Almost 25% of the UK population are now drinking plant based milks. There is a huge range of different plants queuing up at the milking station. Gone are the days where soy or rice milk were the only options ( and I am SO happy about it)
There are three main types of non dairy milks:
- The beans: soya & pea
- The cereals: rice, oat, hemp.
- The nuts and seeds: almond, coconut, cashew, hazelnut, brazil nut, tiger nut, walnut
No plant based milk is a direct replacement for cow's milk in terms of nutrients. Soya milk is closest in terms of protein, carbs and fats, but is often highy refined ( you can read my previous post on soy). Oat milk is higher in carbs and lower in fat, and depending on the brand of nut milk you choose, these are often low in all macronutrients and mainly consist of water and gums.
When choosing a nut milk or seed milk you want to look at the percentage of nut/seed to water ratio. The higher the nut content the more nutrients, which is where the good stuff is. You also want to look out for additives and thickerners that are used to prevent the milk from seperating. These are not designed to be regular within our diets and overtime can irritate our gut lining.
Often non dairy milks can be filled with added sugars, so its best to opt for unsweetened versions.

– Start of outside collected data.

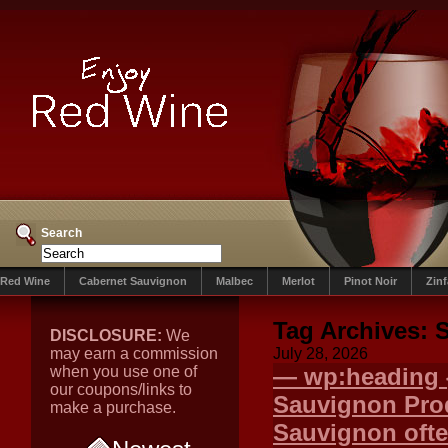
Search
Red Wine
Cabernet Sauvignon
Malbec
Merlot
Pinot Noir
Zin
Tag Archives:
S
DISCLOSURE:
We
may earn a commission
July 28, 2026
when you use one of
— wp:heading {
our coupons/links to
Sauvignon Pr
make a purchase.
Sauvignon ofte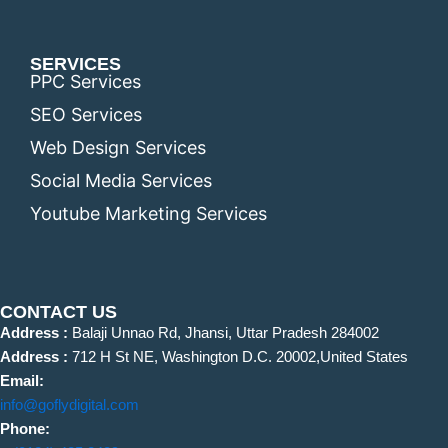
SERVICES
PPC Services
SEO Services
Web Design Services
Social Media Services
Youtube Marketing Services
CONTACT US
Address :
Balaji Unnao Rd, Jhansi, Uttar Pradesh 284002
Address :
712 H St NE, Washington D.C. 20002,United States
Email:
info@goflydigital.com
Phone: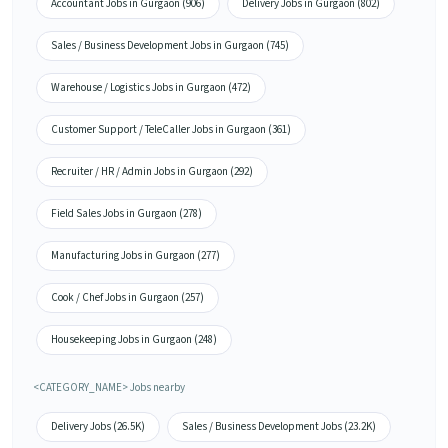
Accountant Jobs in Gurgaon (906)
Delivery Jobs in Gurgaon (802)
Sales / Business Development Jobs in Gurgaon (745)
Warehouse / Logistics Jobs in Gurgaon (472)
Customer Support / TeleCaller Jobs in Gurgaon (361)
Recruiter / HR / Admin Jobs in Gurgaon (292)
Field Sales Jobs in Gurgaon (278)
Manufacturing Jobs in Gurgaon (277)
Cook / Chef Jobs in Gurgaon (257)
Housekeeping Jobs in Gurgaon (248)
<CATEGORY_NAME> Jobs nearby
Delivery Jobs (26.5K)
Sales / Business Development Jobs (23.2K)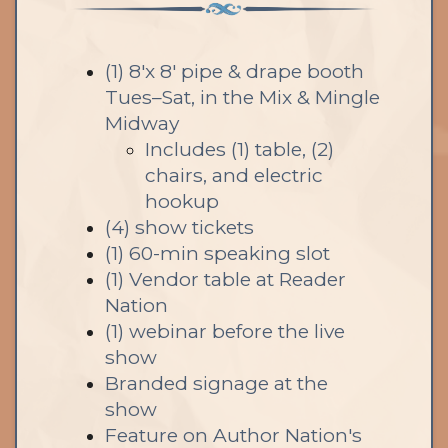
(1) 8'x 8' pipe & drape booth
Tues–Sat, in the Mix & Mingle
Midway
Includes (1) table, (2)
chairs, and electric
hookup
(4) show tickets
(1) 60-min speaking slot
(1) Vendor table at Reader
Nation
(1) webinar before the live
show
Branded signage at the
show
Feature on Author Nation's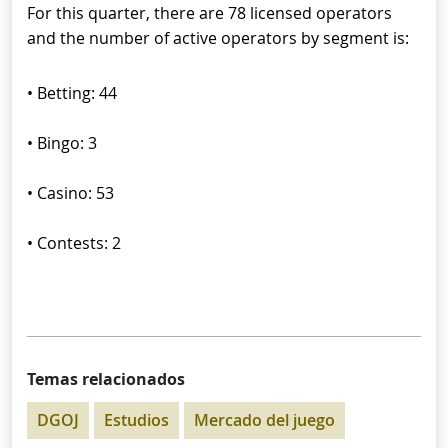
For this quarter, there are 78 licensed operators
and the number of active operators by segment is:
• Betting: 44
• Bingo: 3
• Casino: 53
• Contests: 2
Temas relacionados
DGOJ
Estudios
Mercado del juego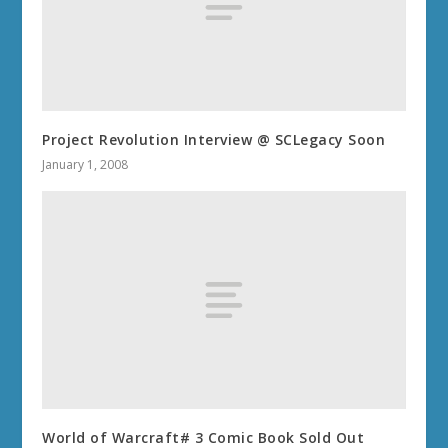
Project Revolution Interview @ SCLegacy Soon
January 1, 2008
World of Warcraft# 3 Comic Book Sold Out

The other imporant factor to take into consideration is fortification. Some milks are fortified with calcium, B12, and other nutrients, but many are not. This is especially important if you have elliminated dairy, meat, fish and eggs as you may be lacking in vital nutrients and need to consider supplementing.
The most popular non dairy milk right now are:
Almond milk has a subtle, nutty taste and is a popular choice for smoothies & baking. Due to the high water content, I don't find it is a good replacement for milk in tea or coffees as it just waters it down. Many almond milks offer little in the way of nutrition, and are not fortified with vitamins. My favourite brands for almond milk are Rude Health & Plenish, that have a nice taste and good ingredients. However these milks should not be used in placement of cows milk as they are not fortified with essential nutrients. I would acutually reccomend making your own nut milks as they are a lot cheaper and taste much nicer without all the fillers.
Oat milk is a delicious creamy consitency and works perfectly in coffee. Oatly Barrista ( probably the most popular oat milk) is fortfied with Calcium, Vitamin D, B12, & Iodine so is a good option for vegans & those eating a plant based diet.
Coconut milks have a very distinct flavour, so I often find people will either love it or hate it. I personally don't enjoy the taste of coconut milk in tea or coffee, but will often add to smoothies or dressings. Coconut milk are often higher in carbohdyrates and fats and lower in protein. Again making coconut milk at home is a good option and takes only a few minutes.
As with everything variety is key. I like to switch up the milks that I use. I don't think I could use anything other than oatly for my coffee (who is with me? ) but I do love making my own nut and seed milks for smoothies and cereal. You can make DIY milk in a matter of minutes, by adding 2 large tbsp of nut butter with 4 large cups water. If you like it a little sweeter you can add 1-2 dates or a tbsp. of maple syrup.
Key take away
If you are replacing dairy milk for plant based milks then make sure they they are fortified with Calcium, B12, Vitamin D and Iodine so that you are not missing out on essential vitamins. Make sure to choose unsweetened and avoid those brands that use lots of fillers & artificial preservatives.
If you are unsure as to whether you are getting all the essential nutrients, a Registered Nutritional therapist or Nutritionalist can help you work out if you are getting enough.